Find $\lim \limits_{n \to \infty}(n^5+4n^3)^{1/5}-n$ 
$$\lim \limits_{n \to \infty}(n^5+4n^3)^{1/5}-n=?$$ 

I see that   $$\lim_{n \to \infty}(n^5+4n^3)^{1/5}-n=\lim_{n \to \infty}n[(1+ \frac {4}{n^2})^{1/5}-1]=\lim_{z \to 0} \frac {1}{z}[(1+ {4}{z^2})^{1/5}-1]$$,where $n=\frac {1}{z}$. Now I do not know how to proceed.
Can someone point me in the right direction? Thanks in advance for your time.
 A: Two methods:


*

*Clever, but requiring to be clever: conjugate quantities. 

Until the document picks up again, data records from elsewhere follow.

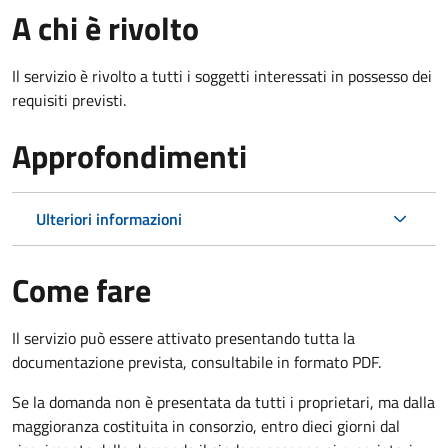
A chi è rivolto
Il servizio è rivolto a tutti i soggetti interessati in possesso dei
requisiti previsti.
Approfondimenti
Ulteriori informazioni
Come fare
Il servizio può essere attivato presentando tutta la
documentazione prevista, consultabile in formato PDF.
Se la domanda non è presentata da tutti i proprietari, ma dalla
maggioranza costituita in consorzio, entro dieci giorni dal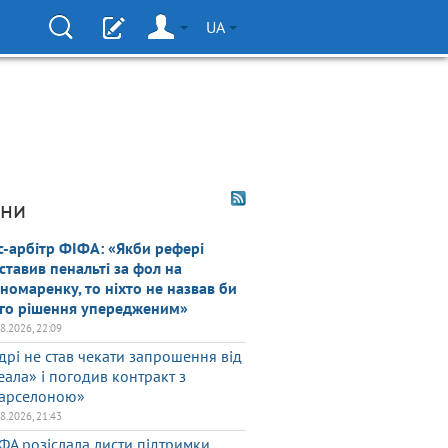
UA
ни
с-арбітр ФІФА: «Якби рефері
ставив пенальті за фол на
номаренку, то ніхто не назвав би
го рішення упередженим»
08.2026, 22:09
дрі не став чекати запрошення від
еала» і погодив контракт з
арселоною»
08.2026, 21:43
ФА розіслала листи підтримки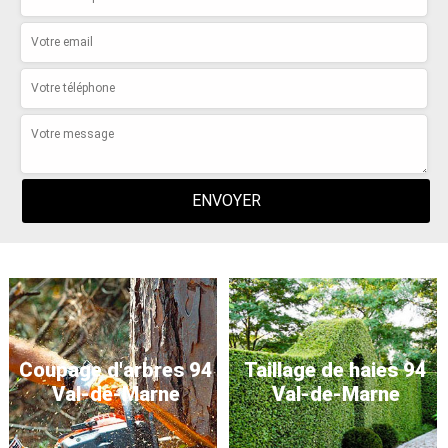
Coupage d'arbres 94
Taillage de haies 94
Val-de-Marne
Val-de-Marne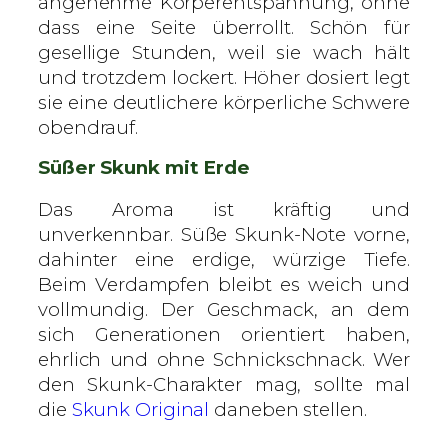
angenehme Körperentspannung, ohne
dass eine Seite überrollt. Schön für
gesellige Stunden, weil sie wach hält
und trotzdem lockert. Höher dosiert legt
sie eine deutlichere körperliche Schwere
obendrauf.
Süßer Skunk mit Erde
Das Aroma ist kräftig und
unverkennbar. Süße Skunk-Note vorne,
dahinter eine erdige, würzige Tiefe.
Beim Verdampfen bleibt es weich und
vollmundig. Der Geschmack, an dem
sich Generationen orientiert haben,
ehrlich und ohne Schnickschnack. Wer
den Skunk-Charakter mag, sollte mal
die
Skunk Original
daneben stellen.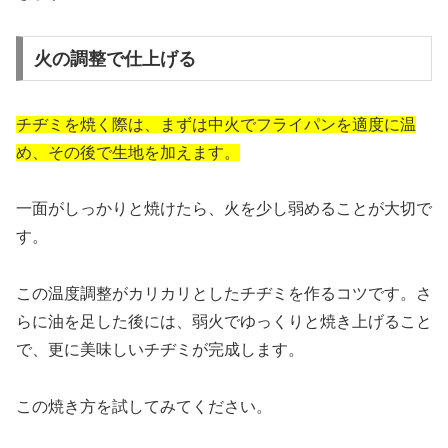
火の調整で仕上げる
チヂミを焼く際は、まずは中火でフライパンを適度に温
め、その後で生地を加えます。
一面がしっかりと焼けたら、火を少し弱めることが大切で
す。
この温度調整がカリカリとしたチヂミを作るコツです。さ
らに油を足した後には、弱火でゆっくりと焼き上げること
で、更に美味しいチヂミが完成します。
この焼き方を試してみてください。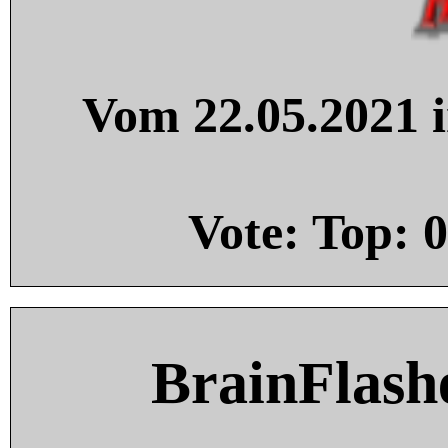
Vom 22.05.2021 i
Vote: Top:
0
BrainFlash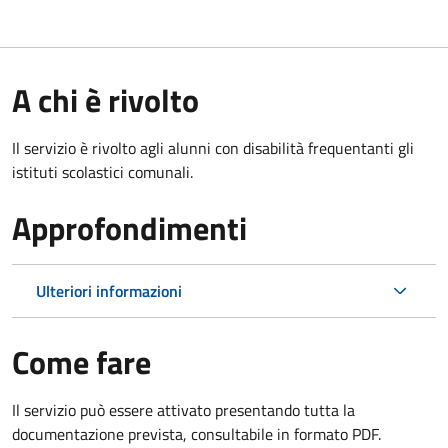
A chi è rivolto
Il servizio è rivolto agli alunni con disabilità frequentanti gli
istituti scolastici comunali.
Approfondimenti
Ulteriori informazioni
Come fare
Il servizio può essere attivato presentando tutta la
documentazione prevista, consultabile in formato PDF.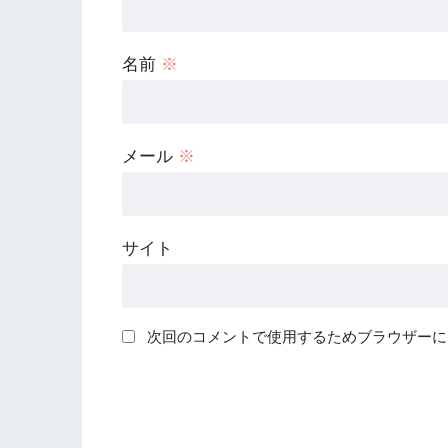
名前
※
メール
※
サイト
次回のコメントで使用するためブラウザーに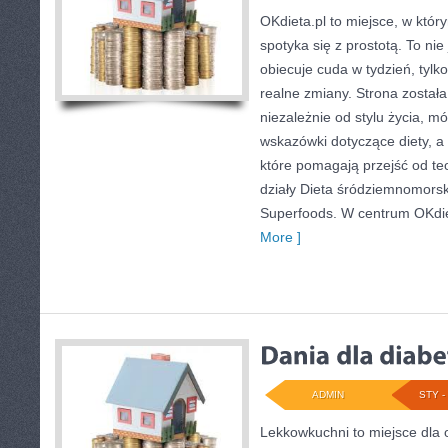
OKdieta.pl to miejsce, w któ
spotyka się z prostotą. To nie 
obiecuje cuda w tydzień, tylk
realne zmiany. Strona został
niezależnie od stylu życia, m
wskazówki dotyczące diety, a t
które pomagają przejść od teo
działy Dieta śródziemnomorska
Superfoods. W centrum OKdiet
More ]
ADMIN
STY - 
Lekkowkuchni to miejsce dla 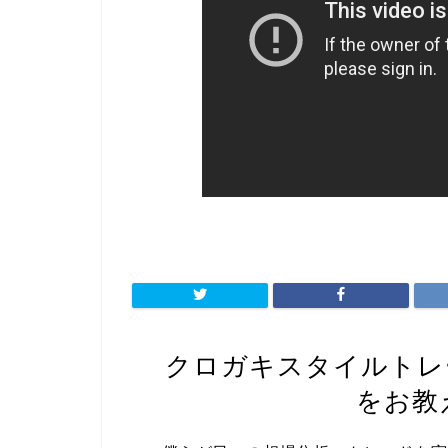
クロガキスタイルト
をお教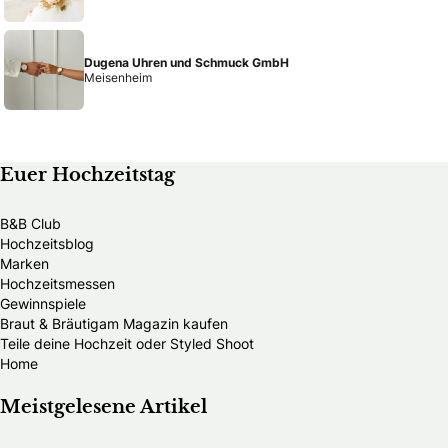
Dugena Uhren und Schmuck GmbH
Meisenheim
Euer Hochzeitstag
B&B Club
Hochzeitsblog
Marken
Hochzeitsmessen
Gewinnspiele
Braut & Bräutigam Magazin kaufen
Teile deine Hochzeit oder Styled Shoot
Home
Meistgelesene Artikel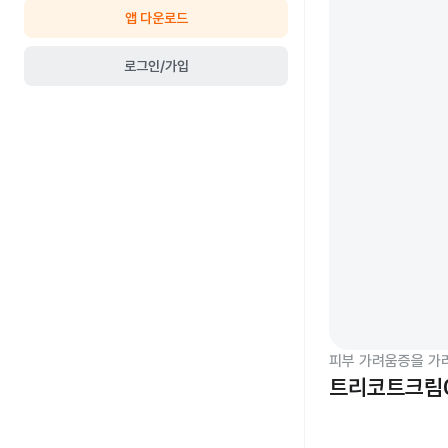
앱 다운로드
로그인/가입
피부 가려움증을 가
트리코트크림0.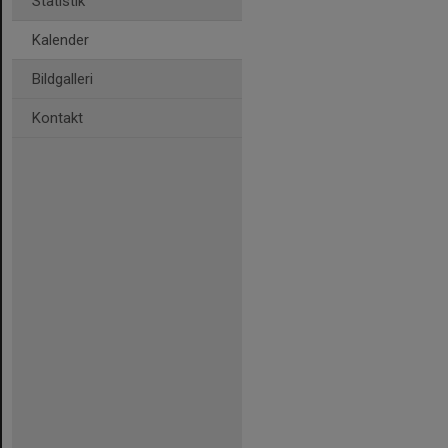
Statistik
Kalender
Bildgalleri
Kontakt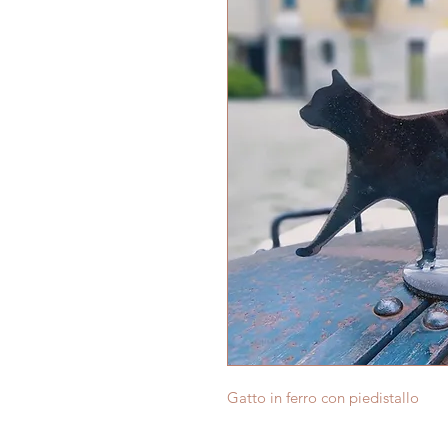
Gatto in ferro con piedistallo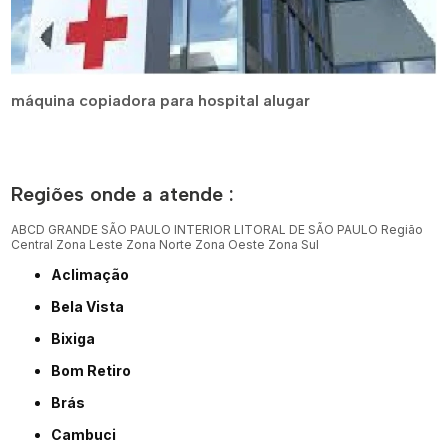
máquina copiadora para hospital alugar
Regiões onde a atende :
ABCD
GRANDE SÃO PAULO
INTERIOR
LITORAL DE SÃO PAULO
Região
Central
Zona Leste
Zona Norte
Zona Oeste
Zona Sul
Aclimação
Bela Vista
Bixiga
Bom Retiro
Brás
Cambuci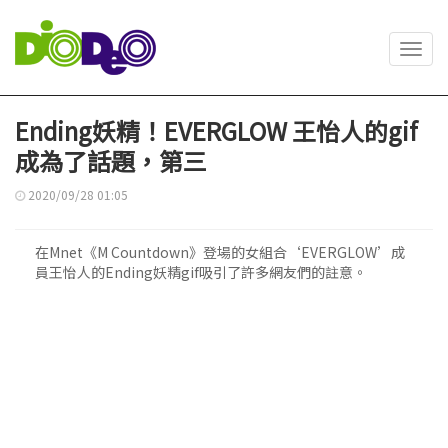
Toggl
navig
Ending妖精！EVERGLOW 王怡人的gif
成為了話題，第三
2020/09/28 01:05
在Mnet《M Countdown》登場的女組合‘EVERGLOW’成
員王怡人的Ending妖精gif吸引了許多網友們的註意。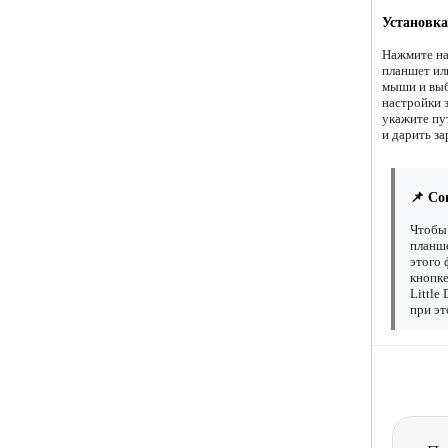
Установка
Нажмите на
планшет ил
мыши и выб
настройки 
укажите пу
и дарить за
📌 Со
Чтобы 
планше
этого 
кнопке
Little
при эт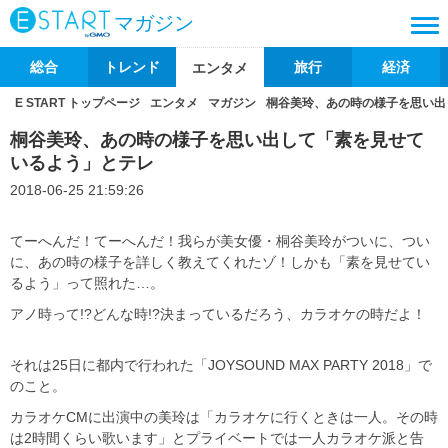
マガジン
総合
トレンド
旅行
経済
エンタメ
E START トップページ
エンタメ
マガジン
桐谷美玲、あの時の様子を思い出
桐谷美玲、あの時の様子を思い出して「素を見せて
いるよう」とテレ
2018-06-25 21:59:26
てーへんだ！てーへんだ！我らが美女優・桐谷美玲がついに、つい
に、あの時の様子を詳しく教えてくれたゾ！しかも「素を見せてい
るよう」って照れた…。
アノ時って!?どんな時!?決まっているだろう、カラオケの時だよ！
それは25日に都内で行われた「JOYSOUND MAX PARTY 2018」で
のこと。
カラオケCMに出演中の美玲は「カラオケに行くときは一人。その時
は2時間くらい歌います」とプライベートでは一人カラオケ派と告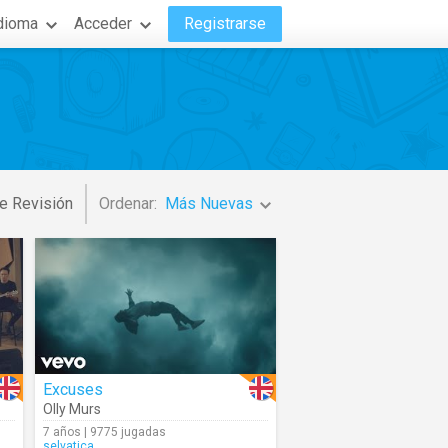
dioma
Acceder
Registrarse
e Revisión
Ordenar:
Más Nuevas
Excuses
Olly Murs
7 años | 9775 jugadas
selvatica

Here, the identity $(a-b)(a^4+a^3b+a^2b^2+ab^3+b^4)=a^5-b^5$ with $a=(n^5+4n^3)^{1/5}$ and $b=n$ yields $a^5-b^5=4n^3$. Furthermore, $a\sim b\sim n$ hence each term in the sum $a^4+a^3b+a^2b^2+ab^3+b^4$ is equivalent to $n^4$. Can you finish?


*

*Not clever, but sure to win: limited expansions.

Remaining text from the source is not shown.